I then decided that I’m only going to work on these ‘excluded’ families. I’ve now sequenced the entire genomes of about 20 of them. Some of them have a big hit, such as a mutation in SHANK3. But I think it’s important to say, “OK, we have SHANK3, but is there something else?” If you don’t look, you will not find it.
S: What are you finding?
TB: This project is in progress, but we do find other mutations. Even in families that have two kids with autism, sometimes one sibling will have a clinically relevant, likely gene-disrupting mutation. But his brother, who also has autism, carries a completely different mutation. Our results replicate those from another whole-genome sequence analysis of siblings with autism published last year.
S: Could additional genetic hits counter the effects of a known autism mutation?
TB: I call these people ‘The Resilients’ or the superheroes. Sometimes I’ll see a large chromosomal deletion or clinically relevant mutation in an individual and think, “OK, he has intellectual disability or autism.” But it turns out he’s the unaffected father or sibling of someone with autism, or a ‘control.’
The more we sequence these ‘controls,’ the more we see people who have a mutation so strong that we’d assume it was the cause of their autism if they had it. But they don’t. Why can people cope with very strong deleterious mutations?

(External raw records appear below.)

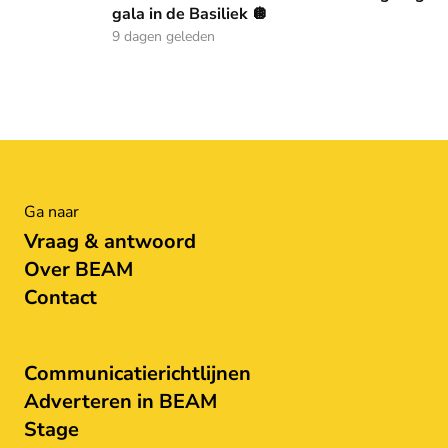
gala in de Basiliek 🪩
9 dagen geleden
Ga naar
Vraag & antwoord
Over BEAM
Contact
Communicatierichtlijnen
Adverteren in BEAM
Stage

My theory is that some mutations are okay in some genomes, or environments, but not others. Imagine throwing a cigarette in the hills in L.A. in August. The chance that it will start a fire is quite high. Take the same cigarette and drop it in Seattle in November and probably nothing will happen. The cigarette is the mutation, and some genomes are protected.
Now that we know the strongest autism risk genes, it’s time to look at them across the general population. The first step is to identify everyone in autism and control databases who carries a strong mutation, but who is the unaffected father, mother or sibling of someone with autism. It could seem like a problem for the field if people who don’t have autism carry the mutation. But instead of seeing this as problem, I see this as an opportunity.